É uma frase – ou uma ideia e, talvez, quase um pilar civilizacional – que contém mundos dentro: “O meio é a mensagem”. Ao invés de se esgotar, esse pensamento, que Marshall McLuhan enunciou ainda na primeira metade dos anos 60, nunca foi tão premente quanto nesta era de constante revolução comunicacional em que parece que basta piscar os olhos para se perder uma qualquer nova tendência (será que se discute Tik Tok nas salas do Clubhouse?…). Portanto, neste estranho 2021, quando a aldeia global de que o teórico canadiano da comunicação também falou se parece ter fragmentado em bolhas forçadas ao confinamento (há quanto tempo não viajamos?), há que questionar qual é o meio de IKOQWE? Quer dizer, qual a via de comunicação que Batida, aka Pedro Coquenão, e Ikonoklasta, aka Luaty Beirão, elegeram para se fazerem ouvir? A internet, claro: mas esse é o meio que todo o planeta usa e que já não chega, por si só, para definir o significado da mensagem. The Beginning, The Medium, The End and The Infinite, o álbum de estreia da dupla, também elege como meio de expressão a música electrónica, mas, de certa maneira, toda a música que hoje se faz é electrónica já que pensada, executada e propagada sob a forma de zeros e uns. Então? Será o meio que importa sublinhar no caso IKOQWE o do afrofuturismo disruptivo? Talvez.
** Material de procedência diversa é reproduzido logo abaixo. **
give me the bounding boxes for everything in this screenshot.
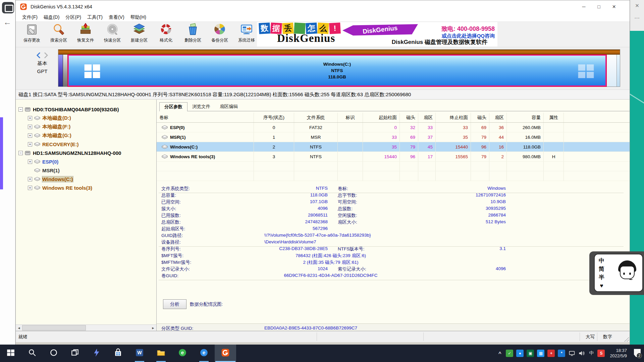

O álbum com que Batida e Ikonoklasta agora se (re)apresentam ao mundo sai numa editora belga e foi produzido acedendo, a partir de Lisboa e Luanda, a arquivos de música de Angola depositados na Cidade do Cabo, África do Sul… Talvez a aldeia ainda seja global, afinal de contas, e o Spotify seja a praça central onde todos os habitantes da aldeia se reúnem para escutar as novidades dos griots. E é isso que Pedro e Luaty podem reclamar ser: griots futuristas, os aventureiros que cruzam mundo para recolherem as histórias que depois vão transmitindo a quem lhes quiser dar ouvidos.
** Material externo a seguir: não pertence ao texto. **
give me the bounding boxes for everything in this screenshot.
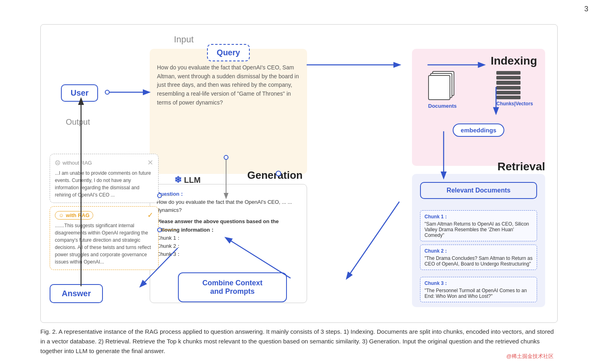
documents-label: Documents <box>428 103 457 109</box>
answer-box: Answer <box>50 284 103 303</box>
input-title: Input <box>174 34 194 45</box>
retrieval-section: Retrieval Relevant Documents Chunk 1： "S… <box>412 174 545 307</box>
page-number: 3 <box>584 5 588 13</box>
embeddings-box: embeddings <box>453 123 504 137</box>
chunk-3-text: "The Personnel Turmoil at OpenAI Comes t… <box>424 288 533 299</box>
retrieval-title: Retrieval <box>498 160 545 173</box>
without-rag-header: ☹ without RAG ✕ <box>55 158 153 167</box>
chunk-2-box: Chunk 2： "The Drama Concludes? Sam Altma… <box>420 245 537 270</box>
query-box: Query <box>207 44 250 61</box>
gen-chunk3: Chunk 3： <box>157 250 300 258</box>
happy-face-icon: ☺ <box>59 212 64 218</box>
with-rag-header: ☺ with RAG ✓ <box>55 211 153 220</box>
chunk-1-title: Chunk 1： <box>424 213 533 220</box>
with-rag-title: ☺ with RAG <box>55 211 93 220</box>
query-text: How do you evaluate the fact that OpenAI… <box>157 63 300 107</box>
generation-title: Generation <box>247 169 303 182</box>
db-line-6 <box>496 96 521 99</box>
combine-label: Combine Contextand Prompts <box>202 279 262 295</box>
db-line-5 <box>496 91 521 94</box>
check-icon: ✓ <box>147 211 153 220</box>
svg-line-6 <box>347 202 399 278</box>
with-rag-text: .......This suggests significant interna… <box>55 222 153 266</box>
combine-box: Combine Contextand Prompts <box>178 272 287 302</box>
db-stack-icon <box>496 71 521 99</box>
chunk-3-title: Chunk 3： <box>424 280 533 287</box>
without-rag-title: ☹ without RAG <box>55 160 92 166</box>
caption-text: Fig. 2. A representative instance of the… <box>40 328 554 354</box>
relevant-docs-box: Relevant Documents <box>420 182 537 199</box>
chunk-2-text: "The Drama Concludes? Sam Altman to Retu… <box>424 255 533 267</box>
gen-question-label: Question： <box>157 190 300 198</box>
snowflake-icon: ❄ <box>174 175 182 185</box>
gen-question-text: How do you evaluate the fact that the Op… <box>157 198 300 214</box>
with-rag-box: ☺ with RAG ✓ .......This suggests signif… <box>50 206 159 270</box>
llm-label: ❄ LLM <box>174 175 201 185</box>
doc-card-3 <box>428 75 450 100</box>
with-rag-label: with RAG <box>66 212 90 218</box>
chunk-3-box: Chunk 3： "The Personnel Turmoil at OpenA… <box>420 277 537 302</box>
db-line-2 <box>496 76 521 79</box>
watermark: @稀土掘金技术社区 <box>506 353 554 360</box>
gen-instruction: Please answer the above questions based … <box>157 218 300 234</box>
documents-icon <box>428 71 456 101</box>
sad-face-icon: ☹ <box>55 160 61 166</box>
output-label: Output <box>66 117 90 127</box>
chunks-vectors-label: Chunks|Vectors <box>496 101 533 107</box>
chunk-1-box: Chunk 1： "Sam Altman Returns to OpenAI a… <box>420 210 537 241</box>
caption: Fig. 2. A representative instance of the… <box>40 327 558 356</box>
db-line-1 <box>496 71 521 75</box>
llm-text: LLM <box>184 176 201 185</box>
without-rag-text: ...I am unable to provide comments on fu… <box>55 169 153 199</box>
indexing-title: Indexing <box>491 54 537 67</box>
indexing-section: Indexing Documents Chunks|Vectors embedd <box>412 49 545 166</box>
x-icon: ✕ <box>147 158 153 167</box>
documents-group: Documents <box>428 71 457 109</box>
vector-group: Chunks|Vectors <box>496 71 533 107</box>
input-section: Input Query How do you evaluate the fact… <box>150 49 307 174</box>
generation-content: Question： How do you evaluate the fact t… <box>150 184 307 264</box>
db-line-4 <box>496 86 521 90</box>
without-rag-box: ☹ without RAG ✕ ...I am unable to provid… <box>50 154 159 203</box>
gen-chunk2: Chunk 2： <box>157 242 300 250</box>
gen-chunk1: Chunk 1： <box>157 234 300 242</box>
chunk-1-text: "Sam Altman Returns to OpenAI as CEO, Si… <box>424 221 533 238</box>
without-rag-label: without RAG <box>63 160 92 166</box>
db-line-3 <box>496 81 521 84</box>
user-box: User <box>61 84 98 102</box>
svg-point-1 <box>105 90 109 94</box>
diagram-container: Indexing Documents Chunks|Vectors embedd <box>40 24 558 323</box>
chunk-2-title: Chunk 2： <box>424 248 533 255</box>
O meio aqui é, portanto, o da criatividade pura: música híbrida, revolucionariamente mestiça, que reclama a fundacional ideia da citação imposta pelo hip hop desde o início, adiciona-lhe décadas de um continuum dançante que continua a transmutar-se, pega na memória ancestral de ritmos culturalmente injectados no ADN dos seus autores e, com ferramentas americanas (obrigado, senhor Steve Jobs) ou japonesas (obrigado, senhor Roland…), com calão bem português e um libertário pensamento internacionalista, com cadências esculpidas pela diáspora, do Roque Santeiro à Trenchtown, da Buraca ao Bronx, oferecendo-nos no final de tão vasta viagem um objecto tão mutante quanto puro de intenções, tão dançante quanto denso de pensamentos, tão hedonista quanto sério nos seus propósitos.
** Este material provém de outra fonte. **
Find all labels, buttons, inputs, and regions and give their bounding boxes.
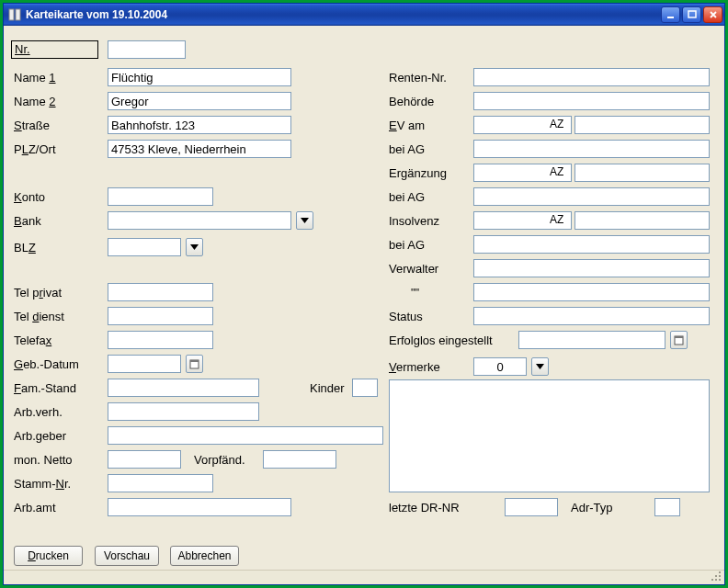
svg-rect-1	[16, 9, 20, 20]
name2-label: Name 2	[14, 95, 56, 108]
teldienst-label: Tel dienst	[14, 310, 64, 323]
famstand-input[interactable]	[108, 379, 259, 397]
behoerde-input[interactable]	[473, 92, 710, 110]
gebdatum-label: Geb.-Datum	[14, 357, 79, 371]
svg-rect-0	[9, 9, 14, 20]
telpriv-input[interactable]	[108, 283, 213, 301]
gebdatum-calendar-button[interactable]	[186, 355, 203, 373]
name2-input[interactable]	[108, 92, 291, 110]
arbverh-label: Arb.verh.	[14, 405, 63, 419]
plzort-label: PLZ/Ort	[14, 142, 56, 156]
abbrechen-button[interactable]: Abbrechen	[170, 546, 239, 566]
status-input[interactable]	[473, 307, 710, 325]
teldienst-input[interactable]	[108, 307, 213, 325]
vermerke-label: Vermerke	[389, 360, 440, 374]
erg-az-input[interactable]	[574, 164, 710, 182]
konto-input[interactable]	[108, 187, 213, 206]
arbamt-input[interactable]	[108, 498, 291, 516]
monnetto-label: mon. Netto	[14, 453, 73, 467]
beiag1-input[interactable]	[473, 140, 710, 158]
beiag3-label: bei AG	[389, 238, 425, 252]
svg-rect-12	[715, 579, 717, 581]
app-icon	[7, 7, 22, 22]
arbgeber-input[interactable]	[108, 426, 383, 445]
telpriv-label: Tel privat	[14, 286, 62, 300]
erfolglos-input[interactable]	[518, 331, 665, 349]
ergaenzung-label: Ergänzung	[389, 166, 447, 180]
svg-rect-7	[675, 336, 683, 338]
bank-label: Bank	[14, 214, 41, 228]
evam-az-input[interactable]	[574, 116, 710, 134]
erfolglos-calendar-button[interactable]	[670, 331, 688, 349]
name1-input[interactable]	[108, 68, 291, 86]
window-buttons	[661, 6, 722, 23]
svg-rect-2	[667, 17, 674, 18]
statusbar	[4, 570, 724, 584]
kinder-input[interactable]	[352, 379, 378, 397]
svg-rect-13	[719, 579, 721, 581]
verwalter-label: Verwalter	[389, 262, 438, 276]
telefax-input[interactable]	[108, 331, 213, 349]
app-window: Karteikarte vom 19.10.2004 Nr. Name 1 Na…	[3, 3, 725, 585]
famstand-label: Fam.-Stand	[14, 381, 76, 395]
close-button[interactable]	[703, 6, 722, 23]
verwalter2-input[interactable]	[473, 283, 710, 301]
stammnr-input[interactable]	[108, 474, 213, 492]
window-title: Karteikarte vom 19.10.2004	[26, 8, 661, 21]
bank-dropdown-button[interactable]	[296, 211, 313, 230]
stammnr-label: Stamm-Nr.	[14, 477, 71, 491]
insolvenz-label: Insolvenz	[389, 214, 439, 228]
arbamt-label: Arb.amt	[14, 501, 56, 514]
blz-label: BLZ	[14, 241, 36, 254]
form-area: Nr. Name 1 Name 2 Straße PLZ/Ort Konto B…	[4, 26, 724, 584]
vermerke-count-input[interactable]	[473, 357, 527, 376]
maximize-button[interactable]	[682, 6, 701, 23]
plzort-input[interactable]	[108, 140, 291, 158]
gebdatum-input[interactable]	[108, 355, 181, 373]
svg-rect-11	[711, 579, 713, 581]
rentennr-input[interactable]	[473, 68, 710, 86]
beiag2-label: bei AG	[389, 190, 425, 204]
blz-input[interactable]	[108, 238, 181, 256]
ins-az-input[interactable]	[574, 211, 710, 230]
beiag1-label: bei AG	[389, 142, 425, 156]
az-label-3: AZ	[550, 213, 563, 226]
resize-grip-icon[interactable]	[711, 571, 722, 582]
az-label-1: AZ	[550, 118, 563, 130]
beiag3-input[interactable]	[473, 235, 710, 254]
behoerde-label: Behörde	[389, 95, 434, 108]
name1-label: Name 1	[14, 71, 56, 85]
konto-label: Konto	[14, 190, 45, 204]
beiag2-input[interactable]	[473, 187, 710, 206]
svg-rect-3	[688, 11, 696, 17]
nr-label-box: Nr.	[11, 40, 98, 59]
vorpf-label: Vorpfänd.	[194, 453, 245, 467]
drucken-button[interactable]: Drucken	[14, 546, 83, 566]
telefax-label: Telefax	[14, 334, 51, 347]
evam-label: EV am	[389, 119, 425, 132]
vorpf-input[interactable]	[263, 450, 336, 469]
bank-input[interactable]	[108, 211, 291, 230]
vermerke-textarea[interactable]	[389, 379, 710, 492]
blz-dropdown-button[interactable]	[186, 238, 203, 256]
verwalter-input[interactable]	[473, 259, 710, 277]
letzte-input[interactable]	[505, 498, 558, 516]
arbgeber-label: Arb.geber	[14, 429, 66, 443]
arbverh-input[interactable]	[108, 402, 259, 421]
strasse-label: Straße	[14, 119, 50, 132]
kinder-label: Kinder	[310, 381, 345, 395]
status-label: Status	[389, 310, 423, 323]
monnetto-input[interactable]	[108, 450, 181, 469]
az-label-2: AZ	[550, 165, 563, 178]
strasse-input[interactable]	[108, 116, 291, 134]
minimize-button[interactable]	[661, 6, 680, 23]
vermerke-dropdown-button[interactable]	[531, 357, 549, 376]
svg-rect-10	[719, 575, 721, 577]
titlebar: Karteikarte vom 19.10.2004	[4, 4, 724, 26]
rentennr-label: Renten-Nr.	[389, 71, 447, 85]
vorschau-button[interactable]: Vorschau	[95, 546, 159, 566]
adrtyp-input[interactable]	[654, 498, 680, 516]
nr-input[interactable]	[108, 40, 186, 59]
svg-rect-5	[190, 360, 199, 362]
adrtyp-label: Adr-Typ	[571, 501, 613, 514]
Este álbum é contido: para lá da dupla Batida/Ikonoklasta há apenas pontuais participações de Spoek Mathambo, CelesteMariposa e Octa Push, todos capazes de aditivar com preciosas ideias rítmicas a delirante paisagem electrónica em que se move IKOQWE. E para lá disso há farpas de linguagem: “já andei bué, falta muito?”, questiona-se em “Falta Muito?”, irónica questão que nos relembra de forma aguda que a batalha pela conquista de justiça já vai longa; em “Pele” fala-se da matéria que nos cobre os músculos ou da que vibra esticada nos tambores há milhares de anos? E não serão ambas a mesma coisa?; E em “Vão de C@n@!” relembra-se, com todo o poder do vernáculo, que a “batalha não faz a luta”. Mas se for para pelejar, se for caso de colocar esta música contra os nossos corpos, este balanço contra a nossa inércia, este poder propulsor contra a nossa falta de vontade em avançar é certo e sabido que é IKOQWE que ganha a luta.
Sintetizadores, cowbells, bombos e tarolas, kissanges e baixos-trovão, guitarras e flautas, mesa de mistura que cria espaço e compressores que trazem pressão para os ouvidos e para as pernas. Está tudo certo aqui: isto é música de um amanhã que se quer presente feita para um hoje que se quer diferente.